The third and fourth picture begin to show how the earth first became polluted by human industrialization. The water in the third picture is more of a greenish blue now, and is swarmed with boats emitting toxic fumes from their steam engines. The land in the fourth picture has had an entire path of tree cut down so that the human-operated train may pass through. And just like the boats, the train is giving off more toxic fumes. These forms of civilization, boats and trains, have brought global warming and the depletion of the ozone layer to Earth. Koyaanisqatsi showed many similar forms of civilization (e.g. planes, cars, and fighter jets) that also contribute to the destruction of our planet.
This is the quintessential piece for showing how human civilization has nearly destroyed all that is natural and pure on Earth. There only sign of vegetation is the artificial trees that are surrounded by cement. The huge skyscrapers, which are also seen in Koyaanisqatsi, are consuming excessive amounts of energy that is vital to sustaining life on earth.

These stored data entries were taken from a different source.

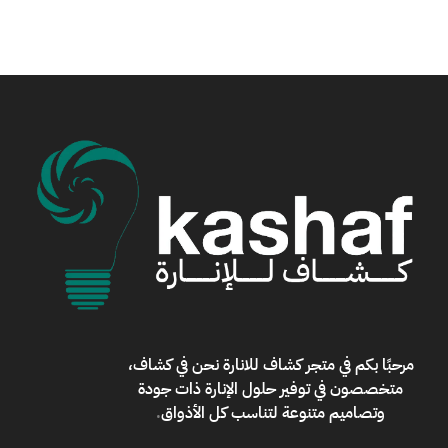
مرحبًا بكم في
متجر كشاف للانارة
نحن في كشاف،
متخصصون في توفير حلول الإنارة ذات جودة
وتصاميم متنوعة لتناسب كل الأذواق
.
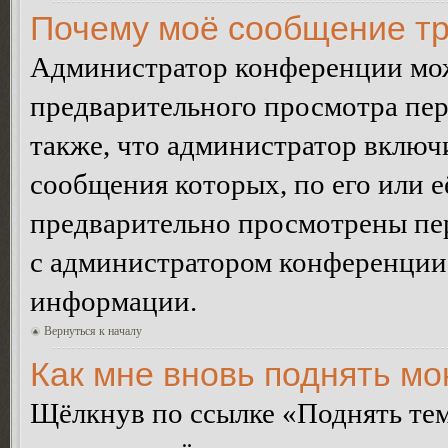
Почему моё сообщение тр
Администратор конференции мож
предварительного просмотра пе
также, что администратор включи
сообщения которых, по его или 
предварительно просмотрены пер
с администратором конференции
информации.
Вернуться к началу
Как мне вновь поднять м
Щёлкнув по ссылке «Поднять те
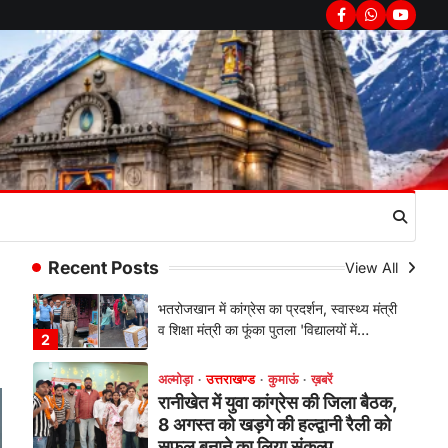
फूटा कांग्रेस का गुस्सा, मंत्री और
Facebook
Whatsapp
youtub
सरकार का पुतला फूंका
Admin
August 6, 2026
भतरोजखान में कांग्रेस का प्रदर्शन, स्वास्थ्य मंत्री
व शिक्षा मंत्री का फूंका पुतला 'विद्यालयों में…
2
अल्मोड़ा
उत्तराखण्ड
कुमाऊं
ख़बरें
रानीखेत में युवा कांग्रेस की जिला बैठक,
8 अगस्त को खड़गे की हल्द्वानी रैली को
सफल बनाने का लिया संकल्प
Admin
August 6, 2026
Recent Posts
View All
संगठन विस्तार के तहत कई नई नियुक्तियां, बूथ
स्तर तक संगठन मजबूत करने और युवाओं…
3
अल्मोड़ा
उत्तराखण्ड
कुमाऊं
ख़बरें
चौखुटिया में सेवा पखवाड़ा शिविर: 954
लोगों ने लिया लाभ, 191 में से 182
शिकायतों का मौके पर हुआ निस्तारण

"There was a man came by the water-hole, mightiest in the land, strength he possesses, his strength is as might as a rock from the sky. Over the hills he roams all day, always with the herd he grazes on grasses" Before Enkidu met civilization and, more specifically, Gilgamesh, he was an untamed, dominant, force in the wild with no fear of danger or death. This picture exemplifies the quote as the man-animal is about to kill his prey.
"Shamhat unfastened the cloth of her loins, she bared her sex and he took in her charms... Enkidu had defiled his body so pure... Enkidu was weakened, could not run as before," This piece represents the above quote because on there is a part-man/part-animal pressed up against a half naked person. It is undeniably similar to Shamhat and Enkidu's encounter. Shamhat lured Enkidu in by taking her clothes off and having sex with him. By accepting Shamhat's offer Enkidu "defiled his body," and would never be the same pure and dominant man-animal that he once was. The life of civilization that Enkidu was about to enter was going to destroy that part of him.

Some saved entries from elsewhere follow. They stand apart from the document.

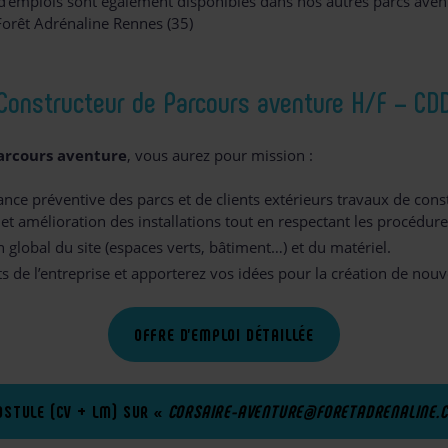
d’emplois sont également disponibles dans nos autres parcs aventur
Forêt Adrénaline Rennes (35)
Constructeur de Parcours aventure H/F – CD
arcours aventure
, vous aurez pour mission :
nce préventive des parcs et de clients extérieurs travaux de cons
 et amélioration des installations tout en respectant les procédures
 global du site (espaces verts, bâtiment…) et du matériel.
ts de l’entreprise et apporterez vos idées pour la création de nou
OFFRE D’EMPLOI DÉTAILLÉE
OSTULE (CV + LM) SUR «
CORSAIRE-AVENTURE@FORETADRENALINE.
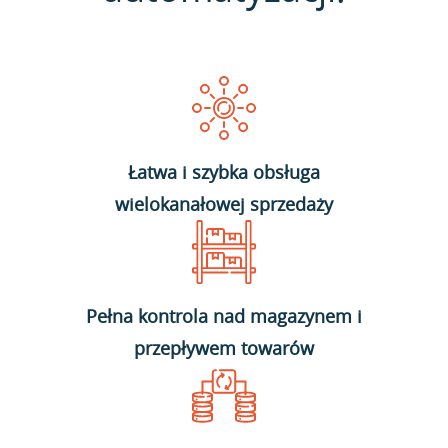
Łatwa i szybka obsługa
wielokanałowej sprzedaży
Pełna kontrola nad magazynem i
przepływem towarów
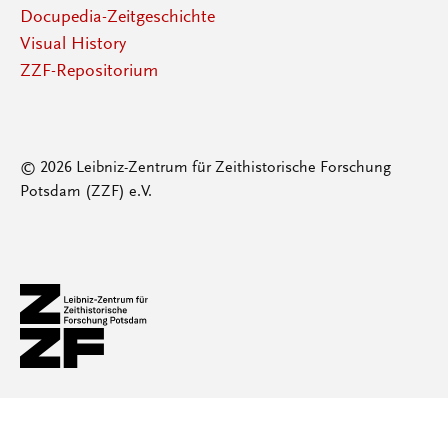
Docupedia-Zeitgeschichte
Visual History
ZZF-Repositorium
© 2026 Leibniz-Zentrum für Zeithistorische Forschung
Potsdam (ZZF) e.V.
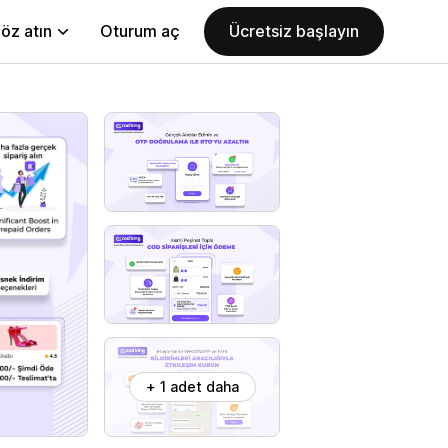
öz atın
Oturum aç
Ücretsiz başlayın
+ 1 adet daha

This image represents how Enkidu was taken in by Shamhat and Gilgamesh. The man wearing the crown symbolizes Gilgamesh, King of Uruk. The person on the ground, lower than the other two both in status and physical position, is Shamhat. And the person fighting the "abduction" is Enkidu, who fittingly fights Gilgamesh, and his civilized ways, when he arrives in Uruk.
This piece represents the civilized and consequently weaker form of Enkidu. He does not have the matted hair and bear made of barley, as his once untamed version did, but he is also much less dominant and strong. This transition into a civilized man is what brings Enkidu to his death.
This next few pieces work opposite of the first two sections of Civilization and It's Ruin. The section starts off with a representation of one of the highest forms of civilization: a first world country salesman. This salesman is a symbol of Gregor from The Sons. Gregor makes a transition, as shown in the upcoming pieces, from this civilized form of a human to one of the lowest forms of civilization: an insect.
This final piece shows how when Gregor went against the trends of civilization, he was an outcast and was looked down upon by his family. As the man in the picture is doing to the insect, Gregor's family treated Gregor as something that needed to be observed and dealt with. "He must go, that's the only solution, Father. You must try to get rid of the idea that this is Gregor. The fact that we've believed it for so long is the root of all our misfortune. But how can it be Gregor? If this were Gregor, he would have realized long ago that human beings can't live with such a creature, and he'd have gone away of his own accord."